This week we’ve been talking with Jennifer Curtis, Project Director with NC Choices a part of The Center for Environmental Farming Systems Initiative. The center is taking the local food movement to another level by talking with major players in food distribution, as well as large-scale purchasers such as schools and hospitals, encouraging them to buy as much as 10% of their food locally, which in turn will trickle down to rural communities and the producer.
NC Choices is working to transition producers by working with other aspects of the economy as well:
“That’s where we’re looking at…”how can we build this economy” not just the farms but the infrastructure in between, the transportation businesses, the distribution businesses, that’s what the whole economy really runs around, and over the last 50 years our food system has really become very global, so now we’re looking at how do we bring that back home, and how do we bring back some of those businesses that will support the local farmer.”

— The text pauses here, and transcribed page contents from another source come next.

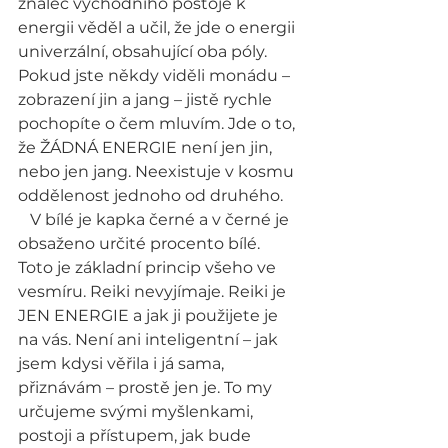
znalec východního postoje k 
energii věděl a učil, že jde o energii 
univerzální, obsahující oba póly. 
Pokud jste někdy viděli monádu – 
zobrazení jin a jang – jistě rychle 
pochopíte o čem mluvím. Jde o to, 
že ŽÁDNÁ ENERGIE není jen jin, 
nebo jen jang. Neexistuje v kosmu 
oddělenost jednoho od druhého.    
   V bílé je kapka černé a v černé je 
obsaženo určité procento bílé. 
Toto je základní princip všeho ve 
vesmíru. Reiki nevyjímaje. Reiki je 
JEN ENERGIE a jak ji použijete je 
na vás. Není ani inteligentní – jak 
jsem kdysi věřila i já sama, 
přiznávám – prostě jen je. To my 
určujeme svými myšlenkami, 
postoji a přístupem, jak bude 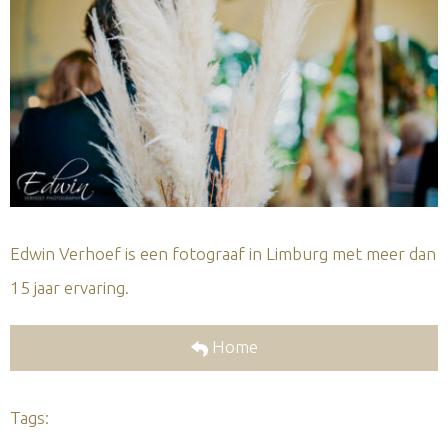
Edwin Verhoef is een fotograaf in Limburg met meer dan
15 jaar ervaring.
Home
Tags: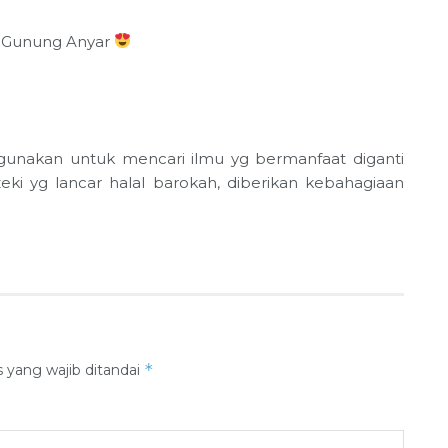
s Gunung Anyar
gunakan untuk mencari ilmu yg bermanfaat diganti
ki yg lancar halal barokah, diberikan kebahagiaan
*
 yang wajib ditandai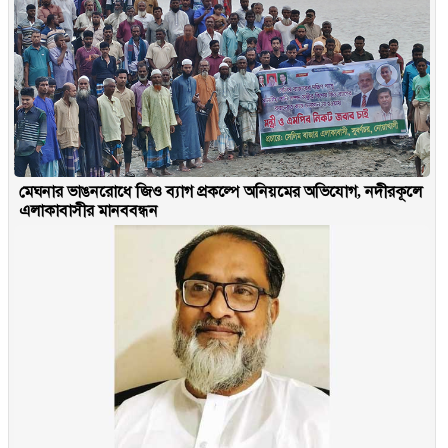
মেঘনার ভাঙনরোধে জিও ব্যাগ প্রকল্পে অনিয়মের অভিযোগ, নদীরকূলে
এলাকাবাসীর মানববন্ধন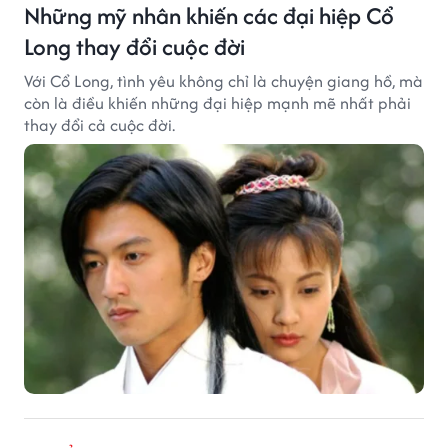
Những mỹ nhân khiến các đại hiệp Cổ
Long thay đổi cuộc đời
Với Cổ Long, tình yêu không chỉ là chuyện giang hồ, mà
còn là điều khiến những đại hiệp mạnh mẽ nhất phải
thay đổi cả cuộc đời.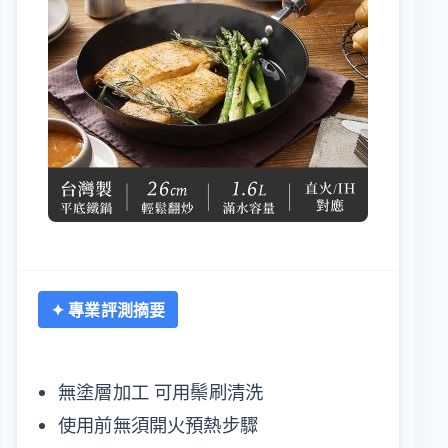
✦ 專業評測摘要
無塗層加工 可用鬃刷清洗
使用前無須開火預熱步驟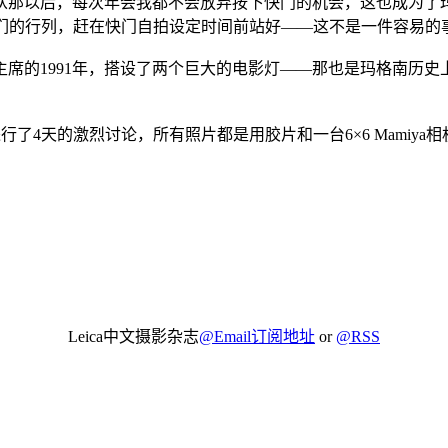
以后，每次年会我都不会放弃按下快门的机会，这也成为了玛格南的
我们的行列，赶在快门自拍设定时间前站好——这不是一件容易的
席的1991年，搭设了两个巨大的电影灯——那也是玛格南历
我们进行了4天的激烈讨论，所有照片都是用胶片和一台6×6 Mamiya
Leica中文摄影杂志
@Email订阅地址
or
@RSS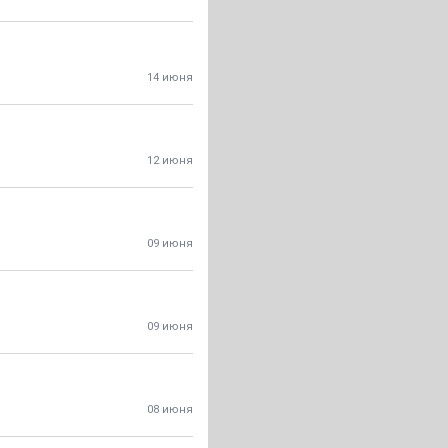
14 июня
12 июня
09 июня
09 июня
08 июня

This initiative has spawned the 10% Campaign, launched the first week of August. Curtis says they’ve seen some successes early on:
“Well, it’s been tremendous these first couple of weeks since we’ve launched the 10% Campaign, particularly we’re excited about the institutional partners, and I think it’s just going to take time to develop more individuals to learn about it and how they can take part in it. But, ultimately we hope to show tremendous amount of interest in local food, and think it’s going to be a great success.”
Curtis says they’re seeing some direct correlations to overall health:
“One of the most exciting thing we saw this past year in the Farm to Fork Initiative was the number of health professionals that were interested in local food. Basically, in North Carolina there are a lot of people that get sick to chronic diseases, heart disease, cancer, these diseases are related to diet. And so, when you look about purchasing supporting local foods you’re looking at eating fresh, nutritious wholesome foods. And if you do a little bit more cooking, that’s a good thing. So, yes, we see a direct connection between supporting local foods and supporting our overall health.”
But, health concerns are not what have initially driven consumers to farmers’ markets…. it’s tomatoes tasting like tomatoes and not the can or freezer:
“Yeah, I think that’s the major reasons people go to farmers’ markets is the quality is just outstanding. Tomatoes taste like you grew up eating them, that’s why we see so many people growing their own food now too, the downturn in the economy we have a lot more urban garden, community gardens, and people taking a stab at producing their own tasty tomato. So, absolutely, taste is a big driver and freshness and quality is what local’s all about.”
Curtis closed with these thoughts:
"Folks may not have heard of the Center for Environmental Farming Systems, it’s a collaboration between NC State University, NC A&T University, and the Department of Agriculture, and we’ve done research for the last 15 years on how to produce foods sustainably, and that means profitably, environmentally sound, and socially responsible. So, we’ve been working on that for a number of years and we’re excited to really be making the connection with individuals and institutions around local food in North Carolina.”